Happy St. David's Day to you all!

Dydd Gŵyl Dewi hapus i chi gyd!


----------



## Santino (Mar 1, 2012)

He is the only British Isles patron saint to have been born in the relevant country.


----------



## editor (Mar 1, 2012)




----------



## blossie33 (Mar 1, 2012)

Happy St David's Day!
As a Brummie with Welsh/ Shropshire borders ancestry I bought some daffodils this morning.


----------



## editor (Mar 1, 2012)

Here's some photos of my beloved homeland. Tidy!
http://www.urban75.org/blog/happy-st-davids-day-dydd-gwyl-dewi-sant-march-1st-2012/


----------



## danny la rouge (Mar 1, 2012)

Santino said:


> He is the only British Isles patron saint to have been born in the relevant country.


And, unlike George, existed.


----------



## skyscraper101 (Mar 1, 2012)

Happy St. Davids Day all you Cymru folk


----------



## wayward bob (Mar 1, 2012)

i had no idea


----------



## editor (Mar 1, 2012)




----------



## dynamicbaddog (Mar 1, 2012)

Dydd Gŵyl Dewi hapus!


----------



## danny la rouge (Mar 1, 2012)

Are they pancakes with raisins in?


----------



## editor (Mar 1, 2012)

danny la rouge said:


> Are they pancakes with raisins in?


No.


----------



## wayward bob (Mar 1, 2012)

oh so _that's_ why the kids were making welsh cakes the other day


----------



## William of Walworth (Mar 1, 2012)

Lots of daffs, Welsh flags, etc at work today. And an inflatable leek and an inflatable dragon very near my desk.
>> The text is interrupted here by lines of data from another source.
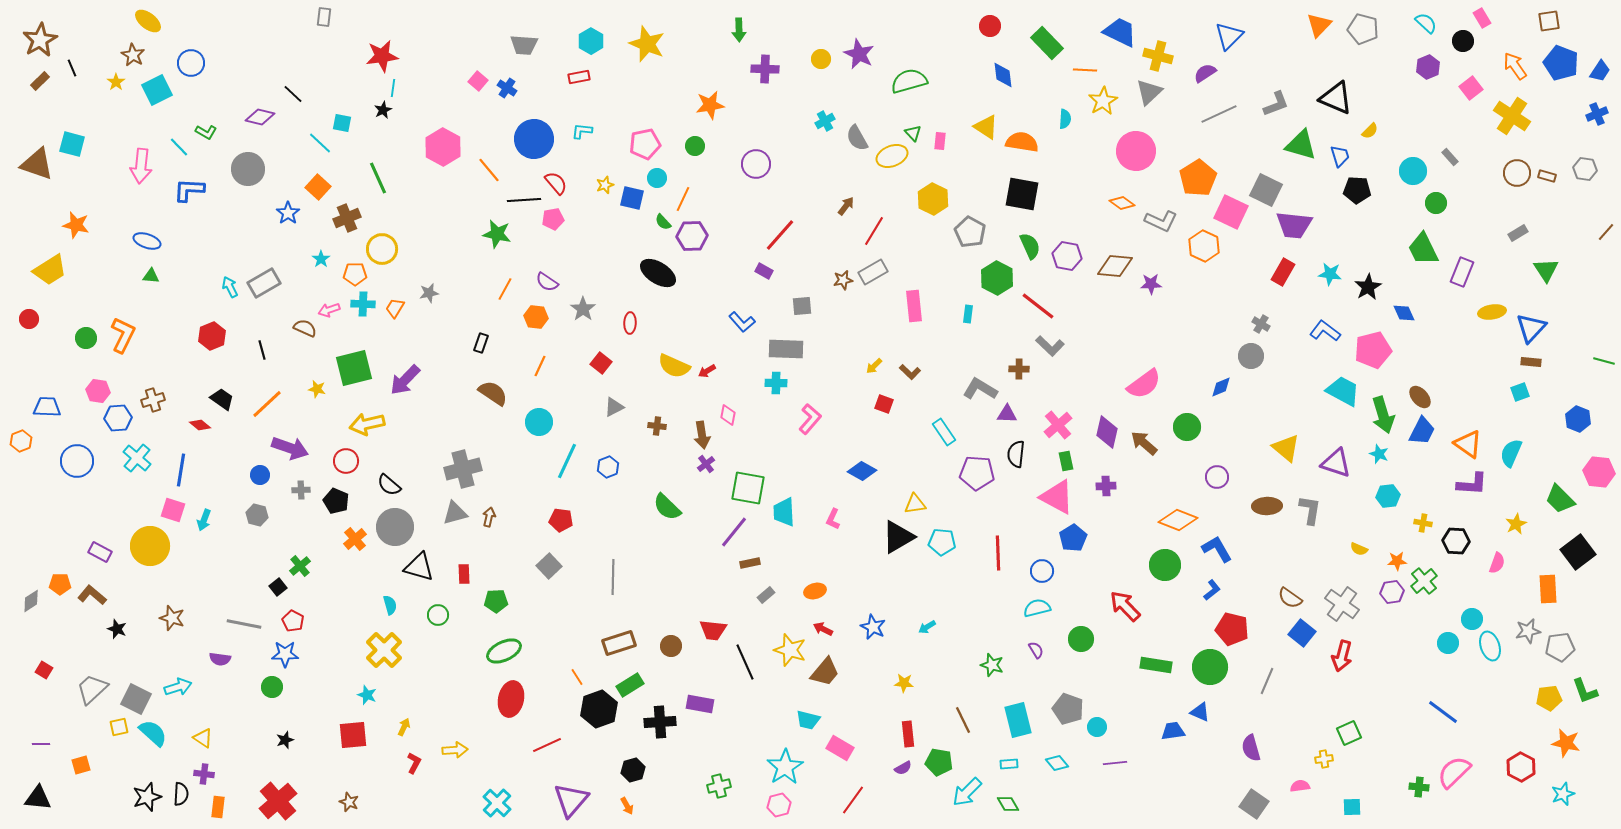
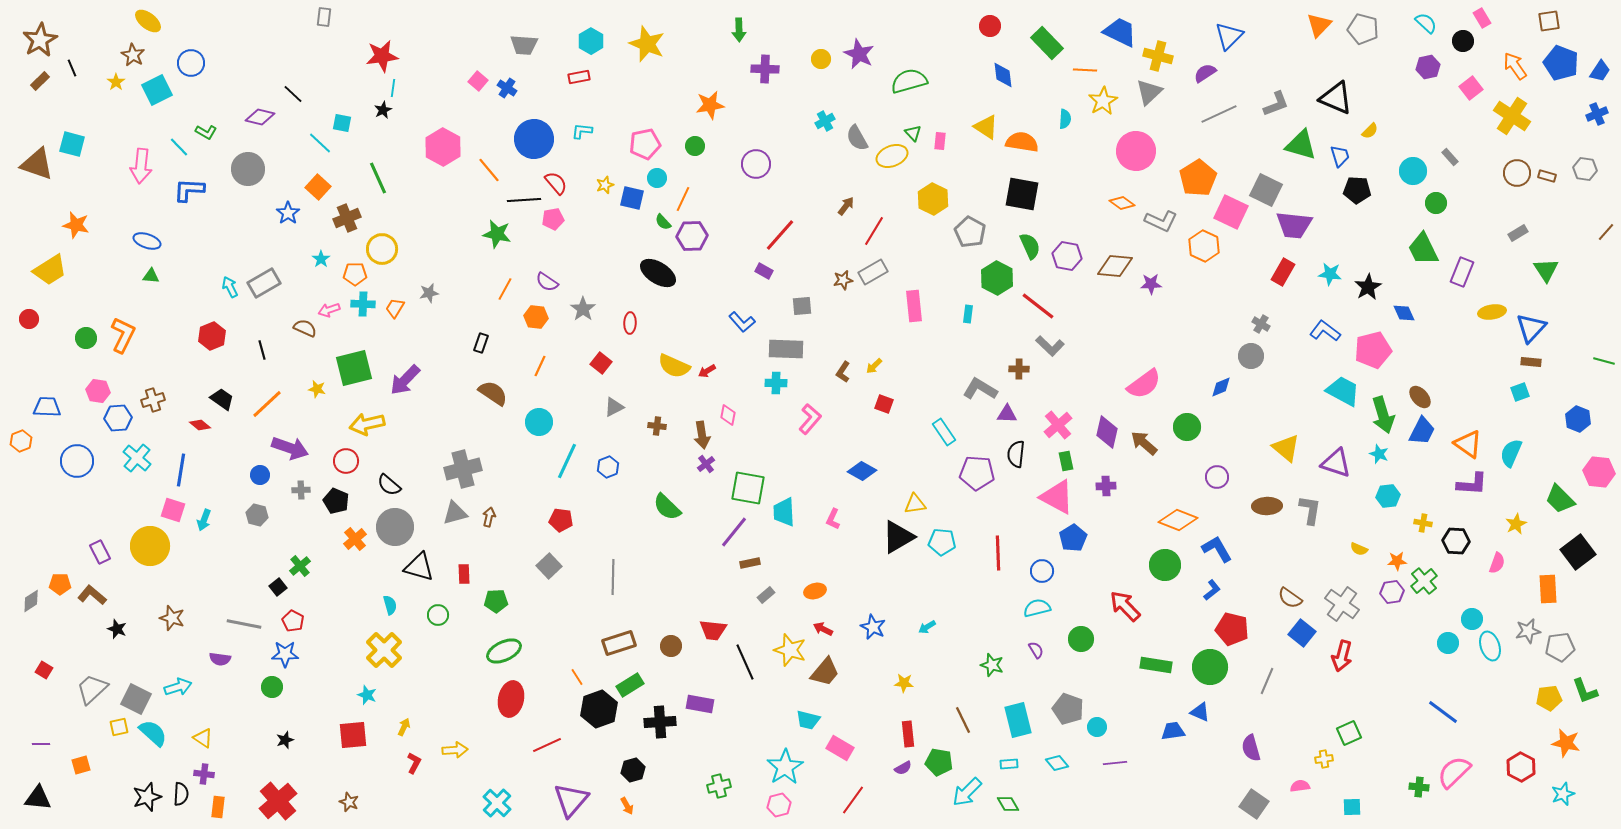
purple hexagon at (1428, 67): rotated 10 degrees clockwise
brown L-shape at (910, 372): moved 67 px left; rotated 80 degrees clockwise
purple rectangle at (100, 552): rotated 35 degrees clockwise
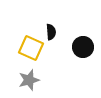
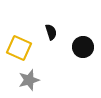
black semicircle: rotated 14 degrees counterclockwise
yellow square: moved 12 px left
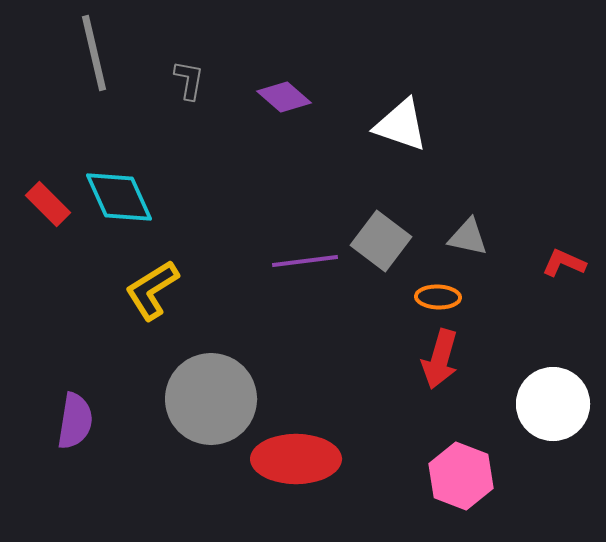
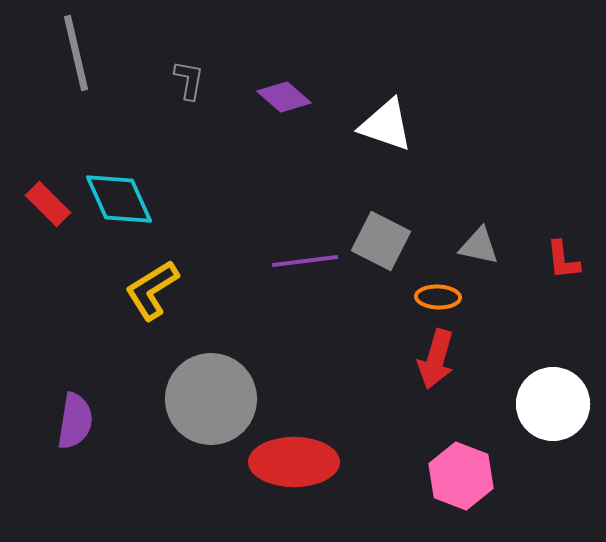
gray line: moved 18 px left
white triangle: moved 15 px left
cyan diamond: moved 2 px down
gray triangle: moved 11 px right, 9 px down
gray square: rotated 10 degrees counterclockwise
red L-shape: moved 1 px left, 3 px up; rotated 120 degrees counterclockwise
red arrow: moved 4 px left
red ellipse: moved 2 px left, 3 px down
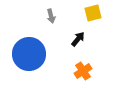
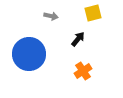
gray arrow: rotated 64 degrees counterclockwise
One of our baking experts brought in some home made Welsh cakes, lovely 
Fair few people in red generally, or in RFU Cymru shirts.

Even an alien incomer like me felt a better than usual vibe around work today, despite the fact that personally I loathe one or two of the fuckers ...  

The ones I don't dislike (most) were all being good and friendly today though. The unseasonably lovely, very unWelsh weather today helped too.

Now I'm off for a pint in town


----------



## ddraig (Mar 5, 2012)

a video of the parade 'gorymdraith' in Cardiff

bit long at nearly 12mins
http://www.facebook.com/photo.php?v=363357257029723


----------



## ddraig (Mar 10, 2012)

a better video


----------